Lastly, the published versions of what students were working on for the Mosaic Project (ie. “painting” a picture with words, rather than taking one with a camera as a way to project one’s image of the neighborhood) were due today. Only 15 came back (this class does have major issues with homework), but some of them were really sincere. They carried an almost nostalgic quality to them. Very deep for fifth graders. Here’s a sample (I’m attempting a foray into pseudo-pseudonyms, so let’s see if I can keep this straight):

Nick: “(My neighborhood) smells like fresh plants on a spring day…When I (run) as fast as a cheetah, the wind (feels) good like if I were flying with my wings spread out. In winter, I always play snowball fights. And the best part in winter is hot chocolate. When it’s fall, I invite my friends to come. We gather leaves chipperly.”

Leo: “The wind is just floating and it says nothing.”

Compatible Felicia: “It is so quiet that I could hear the air blowing.”

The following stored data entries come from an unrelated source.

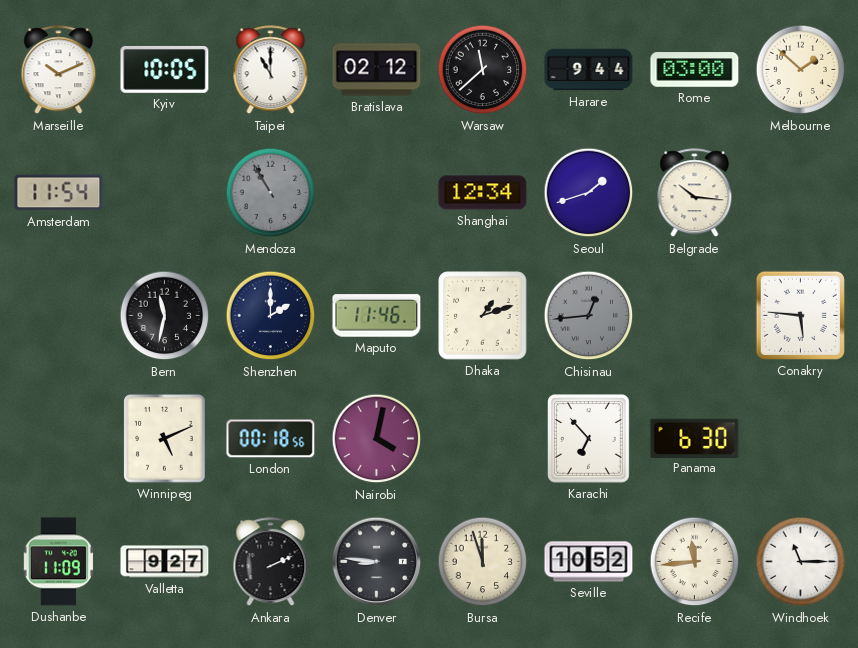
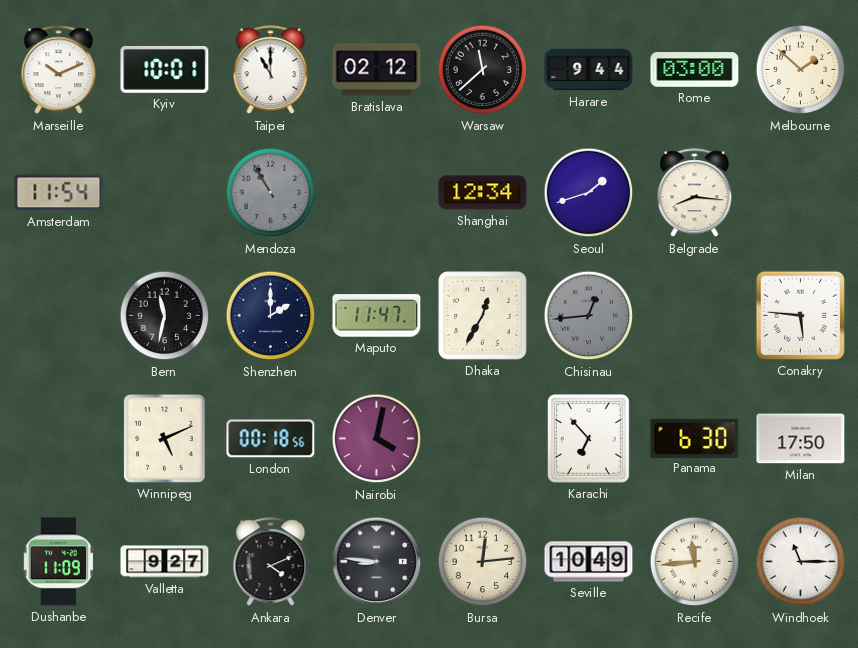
Kyiv: 10:05 -> 10:01
Belgrade: 10:16 -> 8:16
Maputo: 11:46 -> 11:47
Dhaka: 1:12 -> 12:35
Milan: none -> 17:50
Ankara: 2:11 -> 4:11
Bursa: 11:57 -> 12:14
Seville: 10:52 -> 10:49
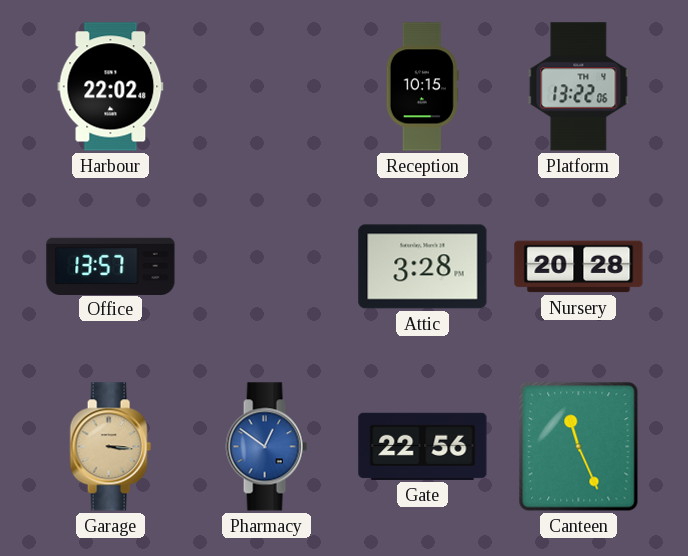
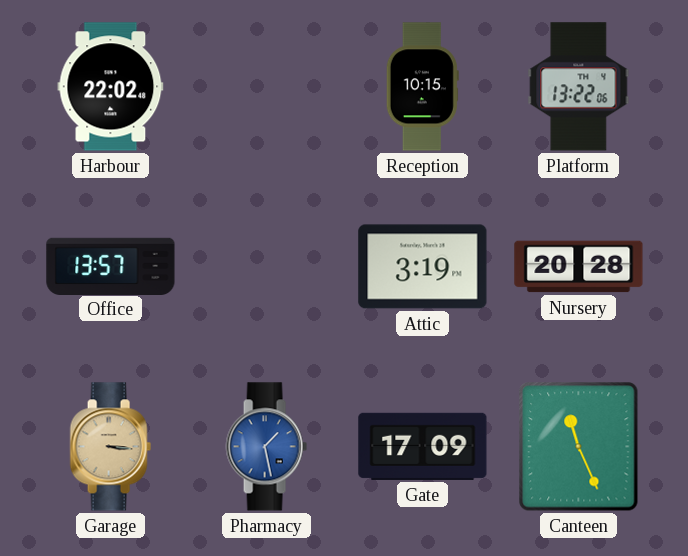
Attic: 3:28 -> 3:19
Pharmacy: 12:51 -> 1:28
Gate: 22:56 -> 17:09
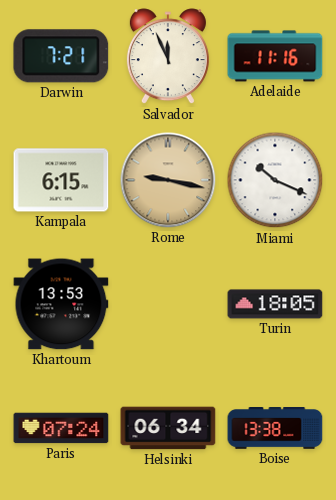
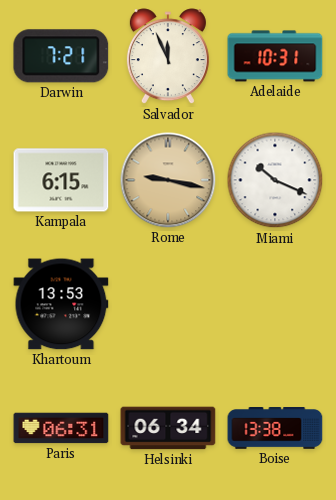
Adelaide: 11:16 -> 10:31
Turin: 18:05 -> none
Paris: 07:24 -> 06:31
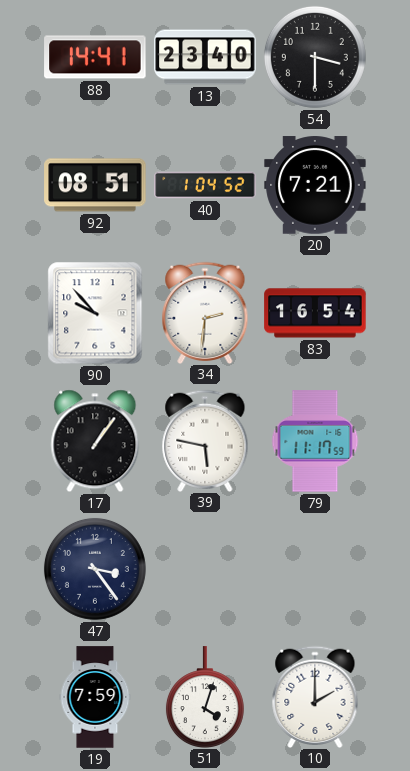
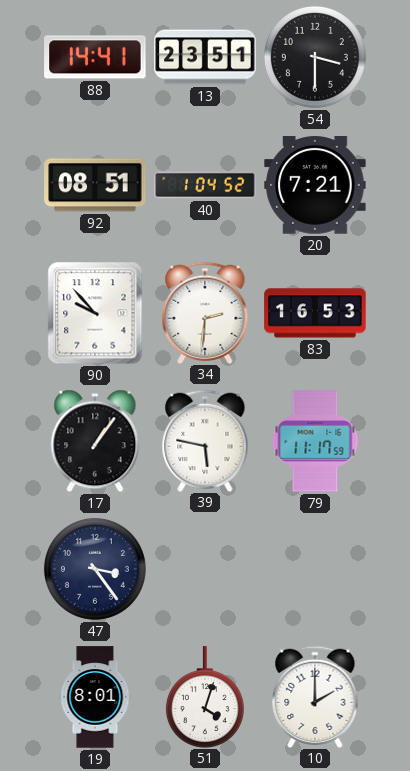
13: 23:40 -> 23:51
83: 16:54 -> 16:53
19: 7:59 -> 8:01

Esperanza: “I am humble about (my neighborhood). Some people might think it is grotesque, but to me, it’s a jewel. I consider people very unfortunate that they don’t have a neighborhood like mine.” (No, you haven’t tuned into NBC, despite the plethora of properly used Olympic words).

Bradley: “I don’t know why some people walk and some people drive…But if there were no cars, this neighborhood wouldn’t be the same. It would be too quiet, and I’m not used to that…Who ever made this neighborhood probably brags a lot because it’s like a jewel, so it’s too pretty to be humble about.”

Gladys: “There is a bakery on the corner of the street. Just filled with different kinds of scents. Like fresh cookies out of the oven. And the chocolate melting. And also like cheesecake and angel food cake. It’s heaven in there.”

Mighty Mouse: “In the summer…I will only think about should I stay home, drink cold water, and eat fruit? Or go buy ice cream in the hotness.”

Pinky: “I do feel safe and comfortable. It is where I originated. I don’t feel danger in my neighborhood because I know everyone in my neighborhood. Even though they don’t know me.”

Capt. Potential: “What I like about my neighborhood is when I wake up, I hear birds singing.”

Santa Claus: “I know my neighborhood blindfolded, no one knows more about this neighborhood more than I do…My neighborhood is sometimes scary, all lights off or gangs passing by and there’s a conflict between them. I avert them.”

Many of them used their Olympic words (which are working out much better than earlier in the week), as well as similes, and very few forced them in. We’re going for organic, and we’re getting organic!

Thanks for stopping by and checking in. Enjoy the weekend!